Below is a list of related BigData technologies but which follow an architecture different from Hadoop.

  • Twitter Storm : As opposed to Hadoop which is a batch processing system, Storm is a distributed real-time processing system developed by Twitter. Storm is fast, scalable and easy to use.
  • HPCC : High Performance Computing Cluster (HPCC) is an MPP (Massive Parallel Processing) computing platform for solving Big Data problems. HPCC follows an architecture different from Hadoop. It boasts a few differences and advantages over Hadoop.
  • Dremel : A scalable interactive ad-hoc query system for analysis of read-only nested data by Google. Google’s BigQuery service is reportedly based on Dremel.

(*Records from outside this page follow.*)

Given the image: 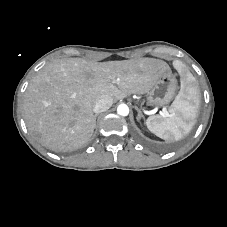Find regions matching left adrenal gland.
Masks as SVG:
<instances>
[{
  "instance_id": "1",
  "label": "left adrenal gland",
  "mask_w": 227,
  "mask_h": 227,
  "mask_svg": "<svg viewBox=\"0 0 227 227\" xmlns=\"http://www.w3.org/2000/svg\"><path fill=\"white\" fill-rule=\"evenodd\" d=\"M136 110L138 112V115L136 117L137 121H140L141 118L144 119V115L142 114L141 110L139 108L136 107Z\"/></svg>"
}]
</instances>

This is not an exhaustive list and there may be many other projects, tools, and organizations related to Hadoop. I have tried to touch the most popular ones here.

In future posts, I wish to talk in detail about some of the less-talked-about projects in the above list but which can be really useful in day-to-day running and managing of a Hadoop cluster.